Beleidsregel eenmalige energietoeslag gemeente Tynaarlo 2023 III

 

 

 

Artikel 1 Begripsbepalingen

1. Alle begrippen die in deze beleidsregel worden gebruikt en die niet nader worden omschreven hebben dezelfde betekenis als in de Participatiewet.

2. In deze beleidsregels wordt verstaan onder:

a. belanghebbende: de persoon die voor zichzelf, zijn partner en/of tot het gezin behorende kinderen een eenmalige energietoeslag verzoekt.

b. college: college van burgemeester en wethouders van de gemeente Tynaarlo;

c. energietoeslag: de eenmalige uitkering in 2023 op grond van categoriale bijzondere bijstand ter compensatie van stijgende energielasten.

d. huishouden: de leefsituatie die een alleenstaande, kostendeler of (eenouder)gezin duurzaam in stand houden en waarvoor zij noodzakelijke kosten maken, zoals energiekosten.

e. Inkomen: het inkomen zoals bedoeld in artikel 31, 32 en 33 van de Participatiewet, verminderd met de ontvangen vakantietoeslag. Tot het inkomen wordt ook gerekend de bijstand voor algemeen noodzakelijke kosten van bestaan, zoals genoemd in artikel 5 van de Participatiewet. Er wordt voor de energietoeslag uitgegaan van de som van het inkomen van belanghebbende en zijn partner.

f. schuldenaren: een belanghebbende die dienstverlening voor schuldproblemen krijgt van de gemeente Tynaarlo en/of die is toegelaten tot de Wet schuldsanering natuurlijke personen (WSNP).

g. thuisinwonend: meerderjarig kind dat inwoont bij zijn ouder(s).

h. zelfstandige: de belanghebbende die voor de voorziening in het bestaan geheel of gedeeltelijk is aangewezen op arbeid in eigen bedrijf of een zelfstandig beroep en die de financiële risico’s daarvoor draagt.

 

Artikel 2 Doelgroep energietoeslag en inkomen

1 De eenmalige energietoeslag is bedoeld voor de belanghebbende met een zelfstandig huishouden, die door de stijgende prijzen voor energie te maken heeft met hogere energielasten.

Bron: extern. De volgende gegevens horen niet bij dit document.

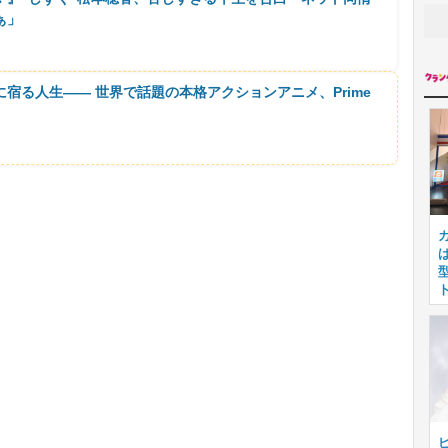
ぁ」
に宿る人生―― 世界で話題の本格アクションアニメ、Prime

2 Om voor de eenmalige energietoeslag in aanmerking te komen:

a) moet belanghebbende 21 jaar of ouder zijn; en

b) staat belanghebbende ingeschreven in de Gemeentelijke Basisregistratie Personen van de gemeente Tynaarlo; en

c) heeft belanghebbende ten laste van het inkomen regelmatige energiekosten; en

d) mag het inkomen van belanghebbende op peildatum 1 januari 2023 niet meer bedragen dan 120% van de geldende bijstandsnorm.

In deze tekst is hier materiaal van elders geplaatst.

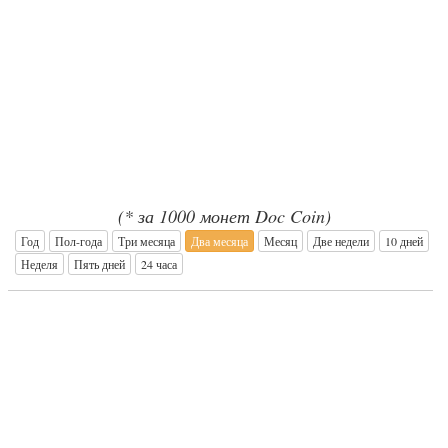
(* за 1000 монет Doc Coin)
Год
Пол-года
Три месяца
Два месяца
Месяц
Две недели
10 дней
Неделя
Пять дней
24 часа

3 Als het inkomen van belanghebbende door wisselende of eenmalige inkomsten in de maand van aanvraag hoger is dan 120% van de norm wordt uitgegaan van een gemiddeld inkomen. Het gemiddeld inkomen wordt berekend door de som van het inkomen dat gedurende 12 maanden voorafgaand aan de aanvraag is genoten, te delen door 12.

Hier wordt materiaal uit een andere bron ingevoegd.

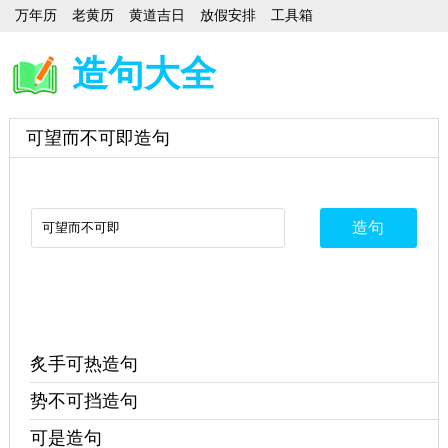
万年历
老黄历
黄道吉日
放假安排
工具箱
造句大全
可望而不可即造句
炙手可热造句
势不可挡造句
可是造句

4 Voor bepaling van het inkomen van een zelfstandige wordt uitgegaan van de inkomsten over de maanden januari t/m maart 2023. Dit is het inkomen na aftrek van de verschuldigde inkomstenbelasting en premies volksverzekeringen. Deze belasting en premies worden gesteld op het percentage, zoals vermeld in artikel 6, lid 2, van het Besluit bijstandverlening zelfstandigen 2004. Hierbij wordt een teruggave inkomstenbelasting en premies volksverzekeringen niet als inkomen aangemerkt.

 

 

Artikel 3 Schuldenaren

In afwijking van het gestelde in artikel 2 kan een belanghebbende, ongeacht de hoogte van het inkomen voor de tegemoetkoming, in aanmerking komen als hij in het kader van een schuldregeling een relatie heeft met de gemeentelijke Schuldhulpverlening of een opgelegde schuldregeling op grond van de Wet Schuldsanering Natuurlijke Personen en hij alleen het vrij te laten bedrag van zijn inkomen overhoudt om te besteden.

Artikel 4 Uitsluitingsgronden

1. Op grond van artikel 11 Participatiewet moet worden vastgesteld of de belanghebbende rechthebbende is en of de energiekosten verbonden zijn met Nederland (territorialiteitsbeginsel).

2. Als sprake is van een van de uitsluitingsgronden van artikel 13 lid 1 Participatiewet, bestaat er geen recht op de eenmalige energietoeslag.

3. De bewoner van een inrichting heeft geen recht op de eenmalige energietoeslag.

4. De gestegen bedrijfslasten van een zelfstandige of een bedrijf ten gevolge van hogere energieprijzen vallen buiten het bereik van deze regeling.

Artikel 5 Voorwaarden eenmalige energietoeslag

1. Het college verstrekt een eenmalige energietoeslag van € 1300,- aan de belanghebbende die te maken heeft met energielasten. Aan belanghebbenden die reeds een bedrag van € 500,- hebben ontvangen keert het college ambtshalve nog een bedrag van € 800 uit.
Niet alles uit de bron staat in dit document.